Just one year ago though, most of the enneagram "christianizers" were blithely repeating in a host of books and videos the false claiming that the enneagram was an ancient Christian tool used by the fourth century Evagrius of Pontus and the Desert "Fathers and mothers" and the 13th/14th century Franciscan theologian Ramon Llull. But now things are starting to change as promoters of the Enneagram are actually having to discuss the true origins of the Ennegram, and to stop telling false tales about it.

To me this in itself is big step forward, which will have a positive winnowing effect in the Church by posing afresh the charge of Joshua 24:15 " Choose this day whom you shall serve." That way people can decide for themselves based on real information whether they want to derive their religious practices from the Scriptures and/or the Christian tradition, or from automatic writing, and that whole realm of Tarot cards, astrological charts, positive energy candles, and, well...the Rev. Moses' Spell & Curse-Breaker Spray.




Of course it is going to take time to get it out of the Church because peddling false stories about the enneagram has become a multi-million industry with the major Christian publishers including even InterVarsity Press, Baker Books, and Zondervan deeply compromised by it. But Zach's admission as to the source of the enneagram and his lame excuse making represents an encouraging milestone along the way.

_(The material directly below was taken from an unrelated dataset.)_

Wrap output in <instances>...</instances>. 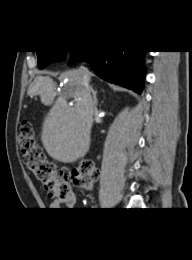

(Now, as to the obvious question: How do I know the enneagram "christianizers" did not find that clip on their own? Well? Let me just say that I find the idea extremely unlikely since as a rule they don't do their own research but just quote each other, which is why you find seemingly endless repetition from one to the other of the same false historical claims in almost the same language, the very same out of context and misquote passages from Calvin and Augustine, etc. And there is also a tendency for them to be condescendingly dismissive toward those who might try to offer them better information. Mostly they uncritically parrot  the claims of a single book, Richard Rohr and Andreas Ebert’s The Enneagram: A Christian Perspective [2001]).


______
*Apart from Marcia and Don, I don't remember passing it on to anyone except recently to my old pastor Douglas Wilson, who put it in a blog post he was doing on the enneagram. And I am sure the following of that blog has had its own impact.

Comments

  1. Thank you for writing this, Ron Huggins! You make an excellent point. Now that the automatic writing source is being acknowledged, the line in the sand is much clearer. On which side of the line will people take a stand?